>>>>>
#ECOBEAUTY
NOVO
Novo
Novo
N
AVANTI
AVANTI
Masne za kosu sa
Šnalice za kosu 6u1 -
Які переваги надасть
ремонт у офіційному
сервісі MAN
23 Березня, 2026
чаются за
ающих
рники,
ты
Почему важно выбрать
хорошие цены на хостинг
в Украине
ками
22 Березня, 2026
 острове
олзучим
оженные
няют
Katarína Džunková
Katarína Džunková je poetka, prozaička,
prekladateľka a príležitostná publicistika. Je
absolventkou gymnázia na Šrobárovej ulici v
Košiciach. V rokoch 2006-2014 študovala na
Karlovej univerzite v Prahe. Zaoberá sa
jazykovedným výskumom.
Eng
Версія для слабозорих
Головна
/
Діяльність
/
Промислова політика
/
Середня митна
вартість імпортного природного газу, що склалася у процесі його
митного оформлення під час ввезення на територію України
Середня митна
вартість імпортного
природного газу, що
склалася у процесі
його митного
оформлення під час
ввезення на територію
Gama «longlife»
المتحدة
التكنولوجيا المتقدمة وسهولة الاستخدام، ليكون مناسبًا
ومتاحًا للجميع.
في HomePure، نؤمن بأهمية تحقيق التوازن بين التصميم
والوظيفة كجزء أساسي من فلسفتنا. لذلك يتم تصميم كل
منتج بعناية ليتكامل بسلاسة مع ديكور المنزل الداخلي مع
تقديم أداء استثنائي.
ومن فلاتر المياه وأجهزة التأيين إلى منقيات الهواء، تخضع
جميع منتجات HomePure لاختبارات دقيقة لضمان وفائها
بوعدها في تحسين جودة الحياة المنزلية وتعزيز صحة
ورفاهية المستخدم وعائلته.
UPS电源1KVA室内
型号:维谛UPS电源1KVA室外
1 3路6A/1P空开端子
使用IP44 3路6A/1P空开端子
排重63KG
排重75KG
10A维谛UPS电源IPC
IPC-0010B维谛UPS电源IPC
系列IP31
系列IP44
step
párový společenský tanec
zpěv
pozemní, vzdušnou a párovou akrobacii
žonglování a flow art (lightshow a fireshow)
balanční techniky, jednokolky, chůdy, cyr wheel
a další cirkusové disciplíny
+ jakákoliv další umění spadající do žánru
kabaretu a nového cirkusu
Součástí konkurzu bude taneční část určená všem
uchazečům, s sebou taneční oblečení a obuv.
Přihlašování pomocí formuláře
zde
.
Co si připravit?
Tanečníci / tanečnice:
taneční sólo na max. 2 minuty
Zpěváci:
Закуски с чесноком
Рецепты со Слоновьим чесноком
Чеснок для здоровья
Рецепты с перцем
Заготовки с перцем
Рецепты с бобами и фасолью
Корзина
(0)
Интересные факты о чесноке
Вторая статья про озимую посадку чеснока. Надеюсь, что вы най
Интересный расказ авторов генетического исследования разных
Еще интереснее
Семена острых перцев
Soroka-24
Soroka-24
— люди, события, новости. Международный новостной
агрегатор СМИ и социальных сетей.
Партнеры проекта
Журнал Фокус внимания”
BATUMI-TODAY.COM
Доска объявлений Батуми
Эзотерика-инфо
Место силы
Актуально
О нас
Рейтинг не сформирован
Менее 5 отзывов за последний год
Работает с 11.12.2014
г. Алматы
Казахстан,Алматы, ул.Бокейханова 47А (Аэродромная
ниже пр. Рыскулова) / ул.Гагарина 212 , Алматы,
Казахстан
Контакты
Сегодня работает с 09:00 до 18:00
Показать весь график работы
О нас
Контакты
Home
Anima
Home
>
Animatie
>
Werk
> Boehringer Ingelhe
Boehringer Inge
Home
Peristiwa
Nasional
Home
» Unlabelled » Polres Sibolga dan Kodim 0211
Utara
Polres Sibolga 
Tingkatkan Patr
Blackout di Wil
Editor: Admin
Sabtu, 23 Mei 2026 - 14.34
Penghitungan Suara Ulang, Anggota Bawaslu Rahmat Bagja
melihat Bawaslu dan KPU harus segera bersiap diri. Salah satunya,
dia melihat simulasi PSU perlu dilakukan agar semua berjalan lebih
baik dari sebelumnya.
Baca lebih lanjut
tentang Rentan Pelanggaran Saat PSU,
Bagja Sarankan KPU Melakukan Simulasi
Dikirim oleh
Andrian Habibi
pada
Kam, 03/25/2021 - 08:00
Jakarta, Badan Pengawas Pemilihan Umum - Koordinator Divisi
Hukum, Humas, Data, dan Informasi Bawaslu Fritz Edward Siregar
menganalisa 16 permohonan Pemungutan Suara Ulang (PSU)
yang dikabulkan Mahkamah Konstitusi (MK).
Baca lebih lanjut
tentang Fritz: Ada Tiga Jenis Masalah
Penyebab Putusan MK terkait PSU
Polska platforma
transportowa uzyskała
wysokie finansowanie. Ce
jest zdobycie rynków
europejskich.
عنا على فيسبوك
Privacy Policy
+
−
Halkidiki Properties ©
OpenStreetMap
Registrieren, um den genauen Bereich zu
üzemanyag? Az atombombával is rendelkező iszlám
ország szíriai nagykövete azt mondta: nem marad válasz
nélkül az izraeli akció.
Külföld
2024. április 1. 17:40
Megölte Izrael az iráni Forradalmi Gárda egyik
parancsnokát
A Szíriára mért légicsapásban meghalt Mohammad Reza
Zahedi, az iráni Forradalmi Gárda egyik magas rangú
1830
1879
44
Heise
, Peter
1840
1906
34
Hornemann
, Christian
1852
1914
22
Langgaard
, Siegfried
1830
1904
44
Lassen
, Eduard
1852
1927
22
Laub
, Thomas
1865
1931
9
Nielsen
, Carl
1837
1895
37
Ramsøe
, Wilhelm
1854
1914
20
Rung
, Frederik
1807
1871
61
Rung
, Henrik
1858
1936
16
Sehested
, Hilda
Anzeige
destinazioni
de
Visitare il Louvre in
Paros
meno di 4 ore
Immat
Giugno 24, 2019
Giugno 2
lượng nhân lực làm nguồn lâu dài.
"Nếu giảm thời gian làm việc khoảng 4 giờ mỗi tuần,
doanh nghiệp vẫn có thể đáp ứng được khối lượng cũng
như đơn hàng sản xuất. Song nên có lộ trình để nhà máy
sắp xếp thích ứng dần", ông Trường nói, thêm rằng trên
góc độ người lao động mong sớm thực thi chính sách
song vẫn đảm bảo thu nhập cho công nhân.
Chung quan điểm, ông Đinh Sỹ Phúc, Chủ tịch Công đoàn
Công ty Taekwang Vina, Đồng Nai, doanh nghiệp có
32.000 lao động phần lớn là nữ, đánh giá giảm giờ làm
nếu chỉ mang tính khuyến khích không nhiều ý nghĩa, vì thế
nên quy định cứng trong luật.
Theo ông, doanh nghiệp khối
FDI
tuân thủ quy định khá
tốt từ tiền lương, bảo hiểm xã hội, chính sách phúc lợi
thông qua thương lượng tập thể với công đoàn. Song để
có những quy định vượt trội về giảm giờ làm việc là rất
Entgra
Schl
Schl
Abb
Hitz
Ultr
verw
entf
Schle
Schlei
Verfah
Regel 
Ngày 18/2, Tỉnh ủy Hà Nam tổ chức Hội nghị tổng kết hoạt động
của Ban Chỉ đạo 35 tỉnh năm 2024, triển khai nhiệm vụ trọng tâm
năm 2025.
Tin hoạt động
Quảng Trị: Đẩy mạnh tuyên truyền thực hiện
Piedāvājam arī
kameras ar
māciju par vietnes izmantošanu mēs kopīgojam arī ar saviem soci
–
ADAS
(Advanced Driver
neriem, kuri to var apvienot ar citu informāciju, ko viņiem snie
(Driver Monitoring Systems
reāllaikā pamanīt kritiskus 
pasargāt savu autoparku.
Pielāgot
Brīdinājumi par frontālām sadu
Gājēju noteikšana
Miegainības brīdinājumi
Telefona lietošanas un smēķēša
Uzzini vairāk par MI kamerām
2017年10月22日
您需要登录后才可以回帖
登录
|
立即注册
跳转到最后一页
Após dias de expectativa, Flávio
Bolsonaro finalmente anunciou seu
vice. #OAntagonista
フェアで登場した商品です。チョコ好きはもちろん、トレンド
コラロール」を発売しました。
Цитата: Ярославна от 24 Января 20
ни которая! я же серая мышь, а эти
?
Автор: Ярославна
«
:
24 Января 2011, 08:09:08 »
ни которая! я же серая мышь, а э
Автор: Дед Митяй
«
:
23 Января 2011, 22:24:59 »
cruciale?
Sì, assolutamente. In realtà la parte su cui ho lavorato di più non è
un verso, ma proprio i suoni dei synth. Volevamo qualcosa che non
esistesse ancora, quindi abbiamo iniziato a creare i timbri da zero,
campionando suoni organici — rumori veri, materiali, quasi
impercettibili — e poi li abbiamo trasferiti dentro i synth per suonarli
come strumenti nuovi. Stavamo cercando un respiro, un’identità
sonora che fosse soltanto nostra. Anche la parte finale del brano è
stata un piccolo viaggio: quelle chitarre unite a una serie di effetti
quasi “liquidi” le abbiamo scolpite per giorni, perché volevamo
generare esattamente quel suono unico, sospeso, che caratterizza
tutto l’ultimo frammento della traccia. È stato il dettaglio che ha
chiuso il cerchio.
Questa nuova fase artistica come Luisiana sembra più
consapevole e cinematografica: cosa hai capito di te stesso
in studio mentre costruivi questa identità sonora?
<<<<<
| Task objective |
Every line of the entries above that includes "come" should be copied.

| Reply |
come strumenti nuovi. Stavamo cercando un respiro, un’identità
Questa nuova fase artistica come Luisiana sembra più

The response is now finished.